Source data
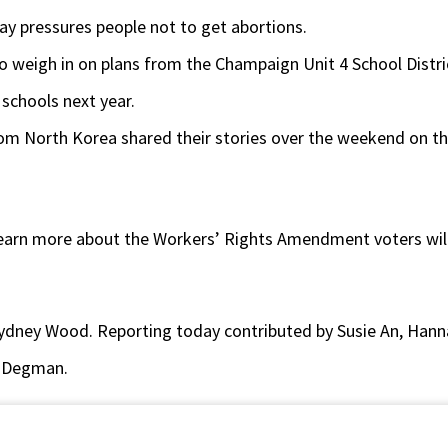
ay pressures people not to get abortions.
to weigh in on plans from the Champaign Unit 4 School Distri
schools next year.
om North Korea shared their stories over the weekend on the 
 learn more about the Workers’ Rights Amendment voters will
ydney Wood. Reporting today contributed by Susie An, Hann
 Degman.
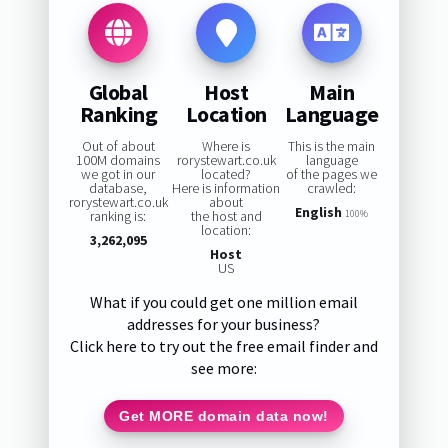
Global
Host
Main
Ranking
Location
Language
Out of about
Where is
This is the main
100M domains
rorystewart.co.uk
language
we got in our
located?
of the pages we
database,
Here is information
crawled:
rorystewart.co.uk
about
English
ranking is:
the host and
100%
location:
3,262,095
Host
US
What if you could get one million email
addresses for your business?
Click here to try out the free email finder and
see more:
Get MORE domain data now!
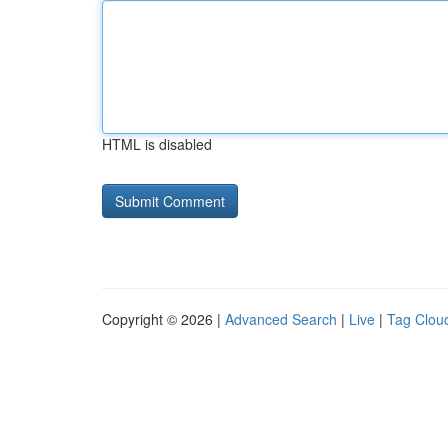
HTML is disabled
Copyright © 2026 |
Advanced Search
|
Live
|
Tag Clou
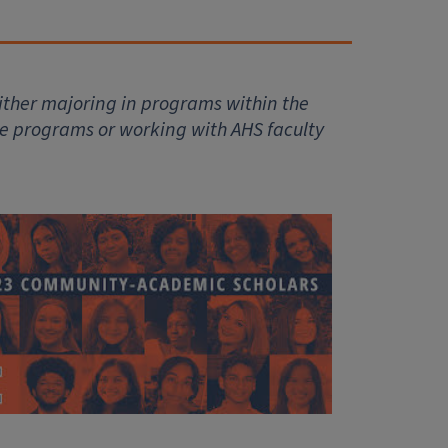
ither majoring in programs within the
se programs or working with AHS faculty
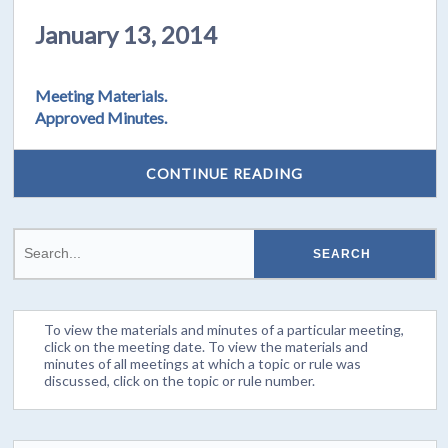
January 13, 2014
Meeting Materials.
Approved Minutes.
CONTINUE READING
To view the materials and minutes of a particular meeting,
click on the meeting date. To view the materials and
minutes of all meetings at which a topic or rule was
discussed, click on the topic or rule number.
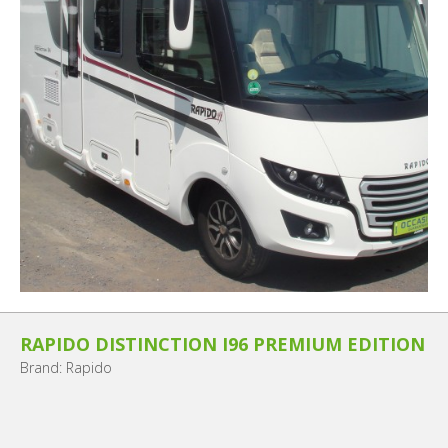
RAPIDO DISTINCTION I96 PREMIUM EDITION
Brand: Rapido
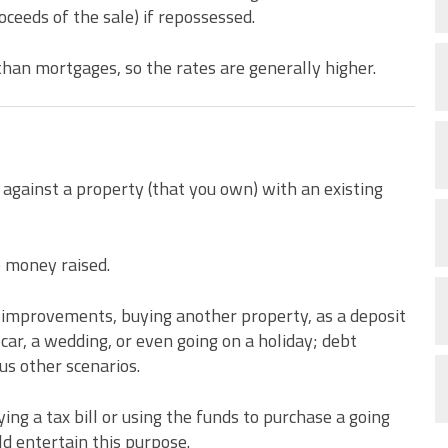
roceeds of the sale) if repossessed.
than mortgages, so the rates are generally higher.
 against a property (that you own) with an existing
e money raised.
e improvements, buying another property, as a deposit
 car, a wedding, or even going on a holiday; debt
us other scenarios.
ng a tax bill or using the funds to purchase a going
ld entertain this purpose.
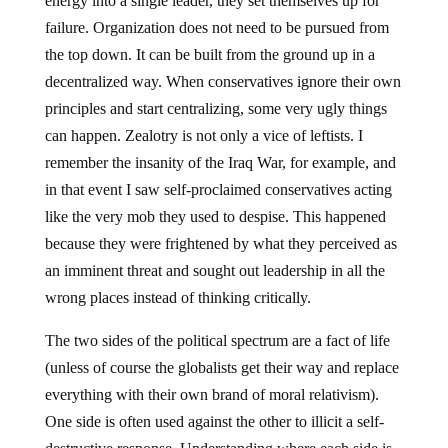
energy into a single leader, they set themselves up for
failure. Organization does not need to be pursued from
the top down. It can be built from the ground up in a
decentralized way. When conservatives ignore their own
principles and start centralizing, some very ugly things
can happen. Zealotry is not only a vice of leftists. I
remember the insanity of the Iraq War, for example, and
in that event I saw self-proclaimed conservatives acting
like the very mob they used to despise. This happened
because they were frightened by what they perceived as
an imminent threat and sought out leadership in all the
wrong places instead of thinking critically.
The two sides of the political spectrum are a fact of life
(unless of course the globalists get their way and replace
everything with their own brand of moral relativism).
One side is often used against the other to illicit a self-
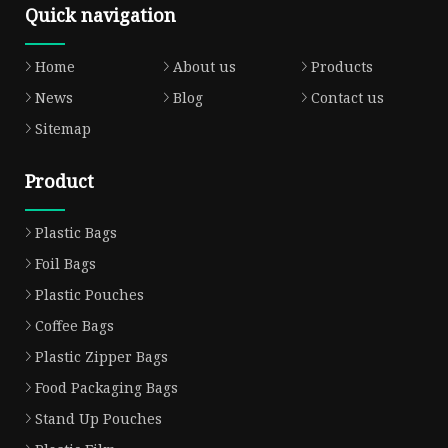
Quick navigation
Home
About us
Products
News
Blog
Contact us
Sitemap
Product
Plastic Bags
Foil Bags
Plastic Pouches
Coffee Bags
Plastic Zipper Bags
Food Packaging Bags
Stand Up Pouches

*Goal of the exercise:* Word for word, give again the lines from the line with "The two sides" through the end of the records above, with both ends included and the pictures left out.

*Answer to this task:*
The two sides of the political spectrum are a fact of life
(unless of course the globalists get their way and replace
everything with their own brand of moral relativism).
One side is often used against the other to illicit a self-
Quick navigation
Home
About us
Products
News
Blog
Contact us
Sitemap
Product
Plastic Bags
Foil Bags
Plastic Pouches
Coffee Bags
Plastic Zipper Bags
Food Packaging Bags
Stand Up Pouches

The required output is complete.